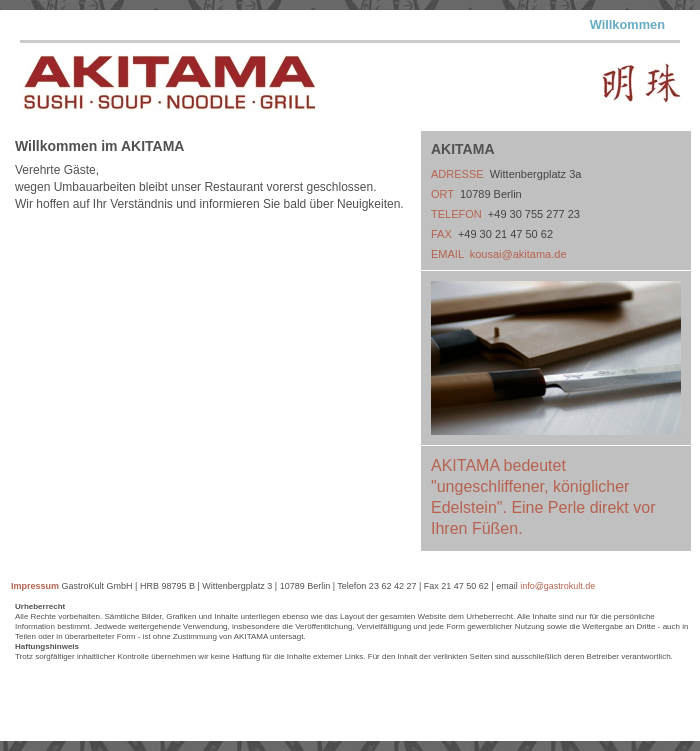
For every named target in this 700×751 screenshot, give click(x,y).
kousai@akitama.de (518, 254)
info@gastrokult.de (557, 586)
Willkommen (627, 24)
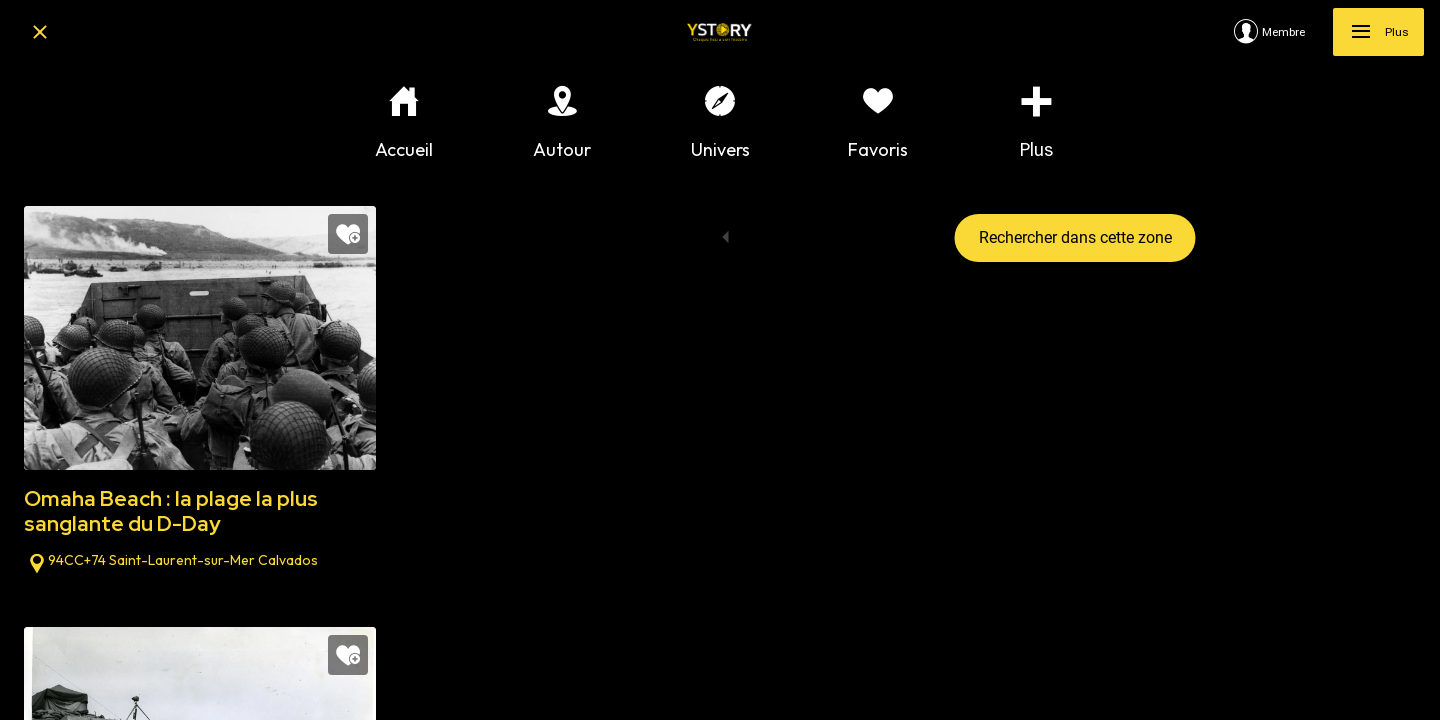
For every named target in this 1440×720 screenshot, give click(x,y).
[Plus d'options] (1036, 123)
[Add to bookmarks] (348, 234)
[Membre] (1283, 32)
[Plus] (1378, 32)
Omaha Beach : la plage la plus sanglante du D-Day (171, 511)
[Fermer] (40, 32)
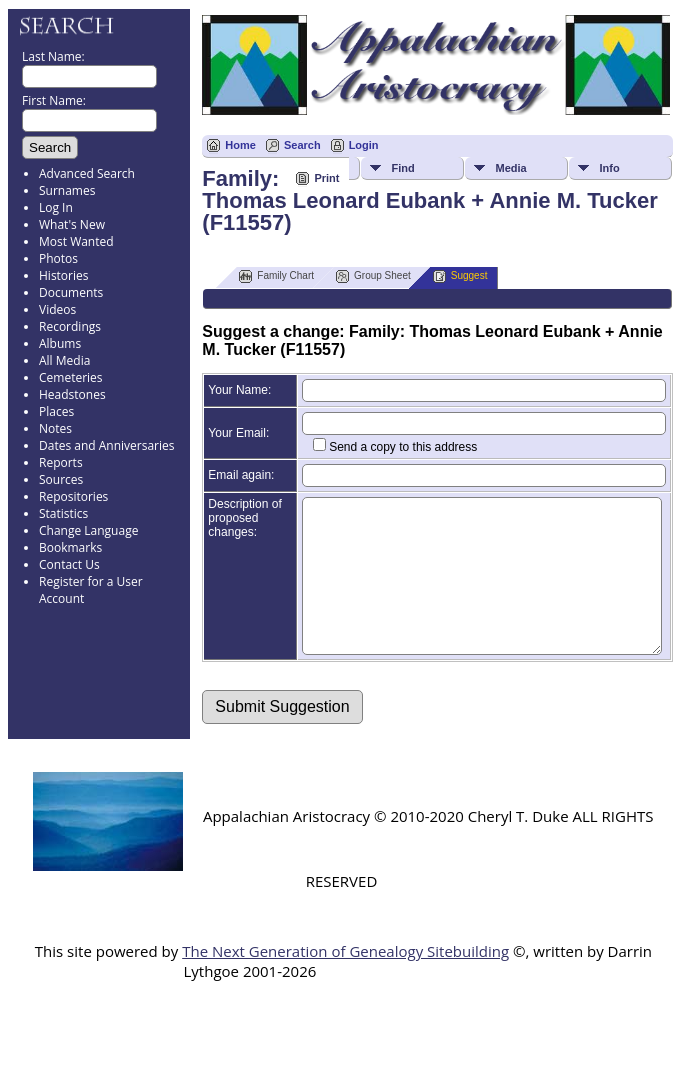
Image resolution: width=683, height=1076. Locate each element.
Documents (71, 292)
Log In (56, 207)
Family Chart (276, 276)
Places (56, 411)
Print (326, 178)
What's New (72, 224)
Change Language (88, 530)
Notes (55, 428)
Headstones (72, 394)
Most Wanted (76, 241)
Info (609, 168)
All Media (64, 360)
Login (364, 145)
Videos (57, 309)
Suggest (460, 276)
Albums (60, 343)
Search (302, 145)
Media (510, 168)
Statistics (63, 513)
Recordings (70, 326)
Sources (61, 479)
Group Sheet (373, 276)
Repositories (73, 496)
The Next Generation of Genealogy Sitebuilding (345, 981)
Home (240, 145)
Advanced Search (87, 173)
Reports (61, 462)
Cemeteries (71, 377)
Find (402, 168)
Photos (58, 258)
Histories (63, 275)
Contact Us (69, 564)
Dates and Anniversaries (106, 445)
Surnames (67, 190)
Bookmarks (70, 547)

=====

Task to complete —
Within the material above, output exactly the lines from the one with "What's New (72, 224)" through the one with "Media (510, 168)", end lines included, and nothing besides.

Task result —
What's New (72, 224)
Change Language (88, 530)
Notes (55, 428)
Headstones (72, 394)
Most Wanted (76, 241)
Info (609, 168)
All Media (64, 360)
Login (364, 145)
Videos (57, 309)
Suggest (460, 276)
Albums (60, 343)
Search (302, 145)
Media (510, 168)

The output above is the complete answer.